Поэтому утверждение или объективирование сущности фантазии связывается с утверждением или объективированном сущности языка, слова. У человека есть побуждение, потребность не только думать, чувствовать и воображать, но и говорить, выражать свои мысли, сообщать их другим. Эта потребность так же божественна, как божественна сила слова. Слово есть образная, откровенная, сияющая, блестящая, освещающая мысль. Слово – свет мира. Слово вводит нас в полноту истины, открывает все тайны, являет невидимое, воспроизводит отдаленное прошлое, ограничивает бесконечное, увековечивает преходящее. Люди умирают, слово бессмертно; слово есть жизнь и истина. Слову дано всемогущество: оно исцеляет слепых, хромых и больных, воскрешает мертвых; слово творит чудеса и притом лишь чудеса разумные. Слово есть евангелие, параклит, утешитель человечества. Чтобы убедиться в божественной сущности языка, представь себе, что ты, одинокий и покинутый, впервые слышишь человеческую речь; разве она не покажется тебе ангельским пением, голосом самого бога, небесной музыкой? На самом деле слово нисколько не беднее, не бездушнее музыкального звука, хотя нам и кажется, что звук бесконечно выразительнее, глубже и богаче слова, так как его окружает этот призрак, эта иллюзия.

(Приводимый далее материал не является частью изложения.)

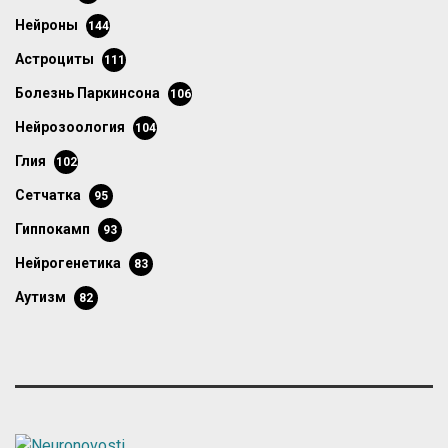
нейроны
144
астроциты
111
болезнь Паркинсона
106
нейрозоология
104
глия
102
сетчатка
95
гиппокамп
93
нейрогенетика
83
аутизм
82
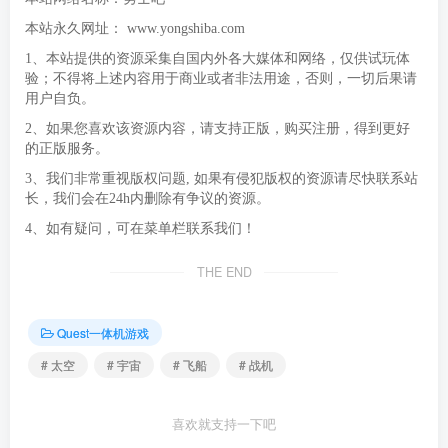
本站永久网址：
www.yongshiba.com
1、本站提供的资源采集自国内外各大媒体和网络，仅供试玩体
验；不得将上述内容用于商业或者非法用途，否则，一切后果请
用户自负。
2、如果您喜欢该资源内容，请支持正版，购买注册，得到更好
的正版服务。
3、我们非常重视版权问题, 如果有侵犯版权的资源请尽快联系站
长，我们会在24h内删除有争议的资源。
4、如有疑问，可在菜单栏联系我们！
THE END
Quest一体机游戏
# 太空
# 宇宙
# 飞船
# 战机
喜欢就支持一下吧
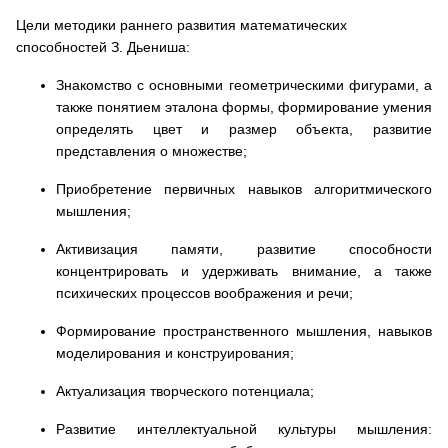
Цели методики раннего развития математических
способностей З. Дьениша
:
Знакомство с основными геометрическими фигурами, а
также понятием эталона формы, формирование умения
определять цвет и размер объекта, развитие
представления о множестве;
Приобретение первичных навыков алгоритмического
мышления;
Активизация памяти, развитие способности
концентрировать и удерживать внимание, а также
психических процессов воображения и речи;
Формирование пространственного мышления, навыков
моделирования и конструирования;
Актуализация творческого потенциала;
Развитие интеллектуальной культуры мышления:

Слово обладает спасающей, искупляющей, благодетельной, освобождающей силой. Грехи, в которых мы каемся, отпускаются нам благодаря божественной силе слова. Примирённым отходит умирающий после исповеди в своих долго таимых греках. Сознание греха влечет за собой прощение греха. Наши страдания облегчаются наполовину, если мы делимся ими с другом. Наши страсти утрачивают свою остроту благодаря тому, что мы говорим о них; наступает просветление; предмет гнева, злобы, огорчения проявляется в таком свете, что ясно проступает непристойность страсти. Стоит нам раскрыть рот, чтобы спросить друга о чем нибудь сомнительном и непонятном, как все сомнения и колебания разлетаются, точно дым. Слово делает человека свободным. Кто не умеет высказаться, есть раб. Поэтому чрезмерная страсть, чрезмерная радость, чрезмерное горе лишают нас языка. Речь есть акт свободы; слово – сама свобода. Поэтому обогащение языка справедливо считается основой просвещения, где культивируется слово, там культивируется человечество. Варварство средних веков исчезло с развитием языка.

Как не можем мы в качестве божественной сущности представить себе ничего, кроме разумного, благого и прекрасного, которое мы мыслим, любим и чувствуем, так но знаем мы другой, более высокой, духовной силы, чем сила слова. Бог есть средоточие всей действительности, то есть всего существенного и совершенного. Все, что человек чувствует и познает как действительность, он должен полагать в боге или как бога. Поэтому религия должна признавать силу слова божественной силой. Слово божие есть божественность слова, поскольку она объективируется для человека в религии, – истинная сущность человеческого слова. Слово божие якобы том отличается от человеческого, что оно является не преходящим дуновением, а сообщённой другим сущностью. Но разве человеческое, по крайней мере истинное человеческое слово, не заключает в себе сущности человека, его сообщаемого другим "Я"? Таким образом религия принимает видимость человеческого слова за его сущность; поэтому неизбежно она представляет себе истинную сущность слова как особую, отличную от человеческого слова сущность.

«Бог открывает нам, что on обладает вечным несотворённым словом, которым он сотворил мир и всё сущее, что это было для него, легким долом, именно только актом слова, что это было ему не труднее, чем нам называть вещи» (Лютер, ч. I, стр. 302).